Karyawan Mogok Kerja Freeport Demo di Patung Kuda, Menolak Lupa Janji Presiden

by -
IMG 20210313 WA0011
Karyawan mogok PT Freeport demo di Patung Kuda

Timika, fajarpapua.com – Sejumlah mantan karyawan PT Freeport Indonesia yang dipecat dalam aksi mogok kerja tahun 2018 lalu, pada Jumat (13/3) menggelar aksi di Patung Kuda, Jakarta. Aksi yang bertemakan “Menolak Lupa Janji Presiden” itu berisi ketidakpuasan atas perlakuan yang mereka terima sekaligus mempertanyakan intervensi negara atas nasib mereka.

Berikut pers release yang diterima redaksi fajarpapua.com

“Sulit mendapatkan “Keadilan” di Papua yang menyebabkan 28 Orang dari Rekan kami meninggal dunia, Anak-anak kami terancam dan tidak bisa melanjutkan pendidikan, serta banyak dari kami yang kehilangan tempat tinggal karena diusir dan karena rumah ditarik lalu dilelang oleh pihak bank-bank yang secara sepihak memblokir rekening pribadi milik kami dengan alasan bahwa pihak bank diminta oleh PT Freeport Indonesia.

70 orang dari kami terpaksa harus datang jauh-jauh menggunakan Kapal laut dari Papua menuju Surabaya dan melanjutkan perjalanan menggunakan Kereta menuju Jakarta hingga tiba pada 31 Juli 2018 untuk mencari yang namanya “Keadilan”.

Selama bersafari mengeliling Jakarta sejak Tanggal 31 Juli 2018 hingga 03 Februari 2019 untuk mencari Keadilan, tidak ada satupun hasil yang berbuah keadilan bagi kami. Dan karena Kami sudah tidak tahu lagi harus kemana pada saat itu, karena terkesan pihak-pihak yang kami temui ikut
membela dan melindungi Freeport demi membuka telapak tangan kepada Freeport, tanggal 4 Februari 2019 kami lakukan aksi dan tetap nginap di seberang Istana Merdeka hingga pada tanggal 12 Februari 2019 kami diminta oleh Paspampres untuk mempersiapkan diri karena Presiden Joko Widodo bersedia menemui kami pada 13 Februari 2019.
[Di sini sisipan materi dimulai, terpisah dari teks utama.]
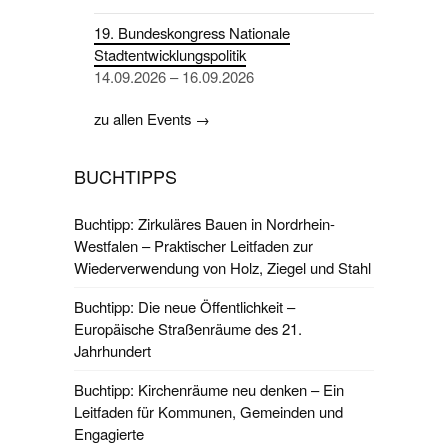
19. Bundeskongress Nationale
Stadtentwicklungspolitik
14.09.2026 – 16.09.2026
zu allen Events →
BUCHTIPPS
Buchtipp: Zirkuläres Bauen in Nordrhein-
Westfalen – Praktischer Leitfaden zur
Wiederverwendung von Holz, Ziegel und Stahl
Buchtipp: Die neue Öffentlichkeit –
Europäische Straßenräume des 21.
Jahrhundert
Buchtipp: Kirchenräume neu denken – Ein
Leitfaden für Kommunen, Gemeinden und
Engagierte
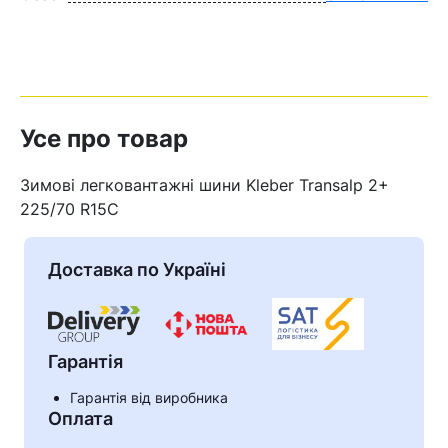
Усе про товар
Зимові легковантажні шини Kleber Transalp 2+
225/70 R15C
Доставка по Україні
Гарантія
Гарантія від виробника
Оплата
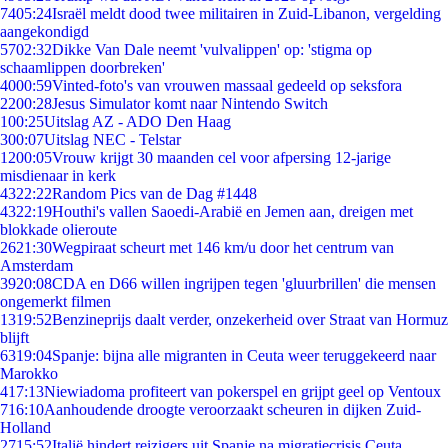
74
05:24
Israël meldt dood twee militairen in Zuid-Libanon, vergelding
aangekondigd
57
02:32
Dikke Van Dale neemt 'vulvalippen' op: 'stigma op
schaamlippen doorbreken'
40
00:59
Vinted-foto's van vrouwen massaal gedeeld op seksfora
22
00:28
Jesus Simulator komt naar Nintendo Switch
1
00:25
Uitslag AZ - ADO Den Haag
3
00:07
Uitslag NEC - Telstar
12
00:05
Vrouw krijgt 30 maanden cel voor afpersing 12-jarige
misdienaar in kerk
43
22:22
Random Pics van de Dag #1448
43
22:19
Houthi's vallen Saoedi-Arabië en Jemen aan, dreigen met
blokkade olieroute
26
21:30
Wegpiraat scheurt met 146 km/u door het centrum van
Amsterdam
39
20:08
CDA en D66 willen ingrijpen tegen 'gluurbrillen' die mensen
ongemerkt filmen
13
19:52
Benzineprijs daalt verder, onzekerheid over Straat van Hormuz
blijft
63
19:04
Spanje: bijna alle migranten in Ceuta weer teruggekeerd naar
Marokko
4
17:13
Niewiadoma profiteert van pokerspel en grijpt geel op Ventoux
7
16:10
Aanhoudende droogte veroorzaakt scheuren in dijken Zuid-
Holland
27
15:52
Italië hindert reizigers uit Spanje na migratiecrisis Ceuta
Dalam pertemuan kami bersama Presiden yang didampingi Kepala Staf Presiden, Bapak Moeldoko, di dalam Istana Merdeka, kami menyampaikan alasan-alasan mengapa kami harus datang jauh-jauh dari Papua hingga ke Jakarta dan bertahan selama berbulan-bulan meninggalkan Istri dan Anak-anak kami demi mendapatkan Perlindungan dan Keadilan dari negara.

Setelah kami menyampaikan alasan-alasan mengapa kami harus datang jauh-jauh dari Papua ke Jakarta, serta kami memberikan masukkan cara mengakhiri permasalahan mogok kerja freeport kepada Bapak Presiden, Bapak Presiden merespon dengan menyampaikan bahwa Bapak Presiden akan segera memanggil kami dan Menteri-menteri terkait serta pihak PT Freeport Indonesia dalam sebuah pertemuan khusus/mediasi untuk mencari win-win solution.